### BRIEF
From the listing below, return each line that includes "want".
◇ ◇ ◇
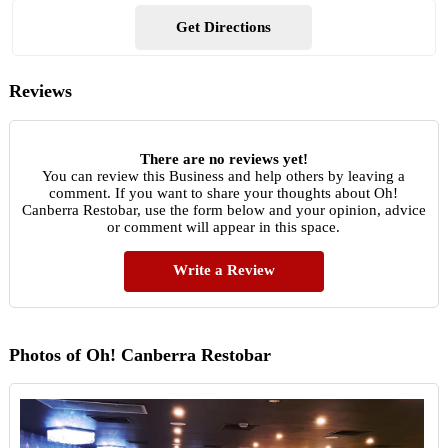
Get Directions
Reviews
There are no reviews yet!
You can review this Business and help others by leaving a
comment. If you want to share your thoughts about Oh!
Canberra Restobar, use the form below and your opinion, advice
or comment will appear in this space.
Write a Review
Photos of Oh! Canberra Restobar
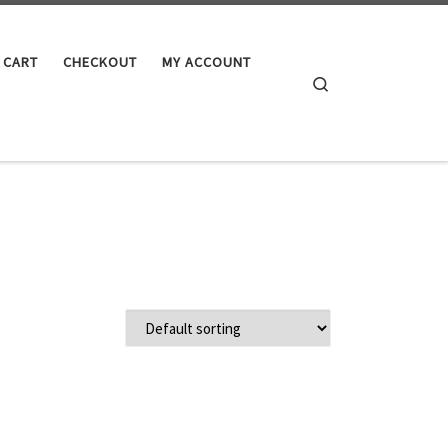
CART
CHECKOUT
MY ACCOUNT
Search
◇ ◇ ◇
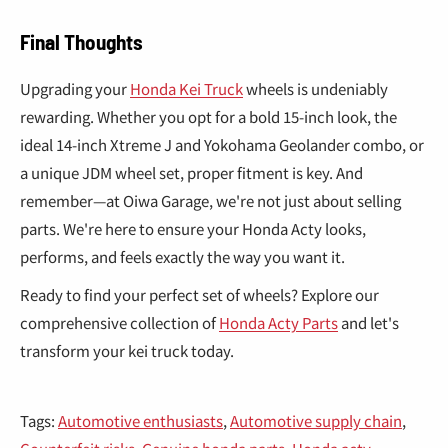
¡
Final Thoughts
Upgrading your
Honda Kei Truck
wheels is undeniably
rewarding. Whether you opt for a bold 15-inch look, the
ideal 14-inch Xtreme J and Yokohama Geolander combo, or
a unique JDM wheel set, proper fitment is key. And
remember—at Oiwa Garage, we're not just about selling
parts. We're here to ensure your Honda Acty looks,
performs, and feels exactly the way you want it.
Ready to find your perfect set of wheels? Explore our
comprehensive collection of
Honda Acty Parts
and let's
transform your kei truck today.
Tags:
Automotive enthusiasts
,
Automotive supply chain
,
◇ ◇ ◇
### OUTPUT FOR THIS TASK
comment. If you want to share your thoughts about Oh!
performs, and feels exactly the way you want it.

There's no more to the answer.